# Entries shown:
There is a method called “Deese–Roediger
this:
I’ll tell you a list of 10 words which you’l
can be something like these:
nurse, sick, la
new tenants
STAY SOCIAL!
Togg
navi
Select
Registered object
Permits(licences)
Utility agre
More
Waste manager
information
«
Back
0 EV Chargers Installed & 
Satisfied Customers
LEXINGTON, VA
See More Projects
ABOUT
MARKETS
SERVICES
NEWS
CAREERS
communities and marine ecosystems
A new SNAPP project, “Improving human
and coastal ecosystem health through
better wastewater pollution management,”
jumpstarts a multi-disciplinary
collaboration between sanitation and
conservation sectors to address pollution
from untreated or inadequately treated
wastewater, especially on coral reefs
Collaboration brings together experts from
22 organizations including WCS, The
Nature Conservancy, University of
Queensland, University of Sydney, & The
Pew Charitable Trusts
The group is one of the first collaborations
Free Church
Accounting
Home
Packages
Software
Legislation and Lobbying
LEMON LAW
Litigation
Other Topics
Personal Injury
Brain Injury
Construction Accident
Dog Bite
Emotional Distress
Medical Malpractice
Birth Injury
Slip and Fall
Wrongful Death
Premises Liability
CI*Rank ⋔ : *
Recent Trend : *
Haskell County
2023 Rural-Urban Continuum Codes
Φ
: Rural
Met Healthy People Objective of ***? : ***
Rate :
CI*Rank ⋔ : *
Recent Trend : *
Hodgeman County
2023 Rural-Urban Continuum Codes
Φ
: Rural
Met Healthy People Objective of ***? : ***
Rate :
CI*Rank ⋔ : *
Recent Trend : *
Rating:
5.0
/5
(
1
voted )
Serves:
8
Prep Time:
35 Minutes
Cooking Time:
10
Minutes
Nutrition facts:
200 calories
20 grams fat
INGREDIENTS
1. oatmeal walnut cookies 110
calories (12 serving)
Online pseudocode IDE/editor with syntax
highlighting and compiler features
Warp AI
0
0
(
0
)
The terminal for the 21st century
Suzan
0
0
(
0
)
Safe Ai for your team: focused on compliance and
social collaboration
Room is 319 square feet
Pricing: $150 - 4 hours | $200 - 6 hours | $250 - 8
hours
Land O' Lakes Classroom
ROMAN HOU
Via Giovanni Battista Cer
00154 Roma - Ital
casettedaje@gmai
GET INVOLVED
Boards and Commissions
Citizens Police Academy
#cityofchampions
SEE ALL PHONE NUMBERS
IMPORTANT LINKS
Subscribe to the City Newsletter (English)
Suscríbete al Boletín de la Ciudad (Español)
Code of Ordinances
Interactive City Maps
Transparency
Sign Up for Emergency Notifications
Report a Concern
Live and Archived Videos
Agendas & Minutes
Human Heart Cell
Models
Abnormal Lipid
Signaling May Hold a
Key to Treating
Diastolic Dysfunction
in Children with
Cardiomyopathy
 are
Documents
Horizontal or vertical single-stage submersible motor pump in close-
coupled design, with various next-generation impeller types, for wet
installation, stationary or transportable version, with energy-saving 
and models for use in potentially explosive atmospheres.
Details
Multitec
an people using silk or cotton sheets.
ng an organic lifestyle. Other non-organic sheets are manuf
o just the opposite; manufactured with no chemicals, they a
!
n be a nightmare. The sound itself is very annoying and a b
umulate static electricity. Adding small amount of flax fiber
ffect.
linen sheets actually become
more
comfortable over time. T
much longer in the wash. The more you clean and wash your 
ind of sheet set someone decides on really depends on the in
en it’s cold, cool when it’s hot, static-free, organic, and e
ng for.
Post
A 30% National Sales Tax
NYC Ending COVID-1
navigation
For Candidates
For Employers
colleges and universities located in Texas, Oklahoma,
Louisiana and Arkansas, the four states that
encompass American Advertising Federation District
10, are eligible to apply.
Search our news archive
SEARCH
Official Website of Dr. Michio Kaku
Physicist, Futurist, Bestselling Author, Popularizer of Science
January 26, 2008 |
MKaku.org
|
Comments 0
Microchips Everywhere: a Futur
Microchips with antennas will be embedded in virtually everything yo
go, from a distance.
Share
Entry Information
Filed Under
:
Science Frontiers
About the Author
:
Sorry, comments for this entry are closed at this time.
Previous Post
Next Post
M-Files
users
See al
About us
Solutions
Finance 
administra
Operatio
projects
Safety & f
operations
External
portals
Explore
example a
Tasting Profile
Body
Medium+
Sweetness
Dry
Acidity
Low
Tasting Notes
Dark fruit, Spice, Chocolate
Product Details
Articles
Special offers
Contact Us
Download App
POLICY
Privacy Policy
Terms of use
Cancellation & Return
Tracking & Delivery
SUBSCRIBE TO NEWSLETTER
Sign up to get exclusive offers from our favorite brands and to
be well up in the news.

# Instructions to follow:
Begin at the first line of the records above and restate each line word for word, stopping after the line with "Waste manager".

# Response area:
There is a method called “Deese–Roediger
this:
I’ll tell you a list of 10 words which you’l
can be something like these:
nurse, sick, la
new tenants
STAY SOCIAL!
Togg
navi
Select
Registered object
Permits(licences)
Utility agre
More
Waste manager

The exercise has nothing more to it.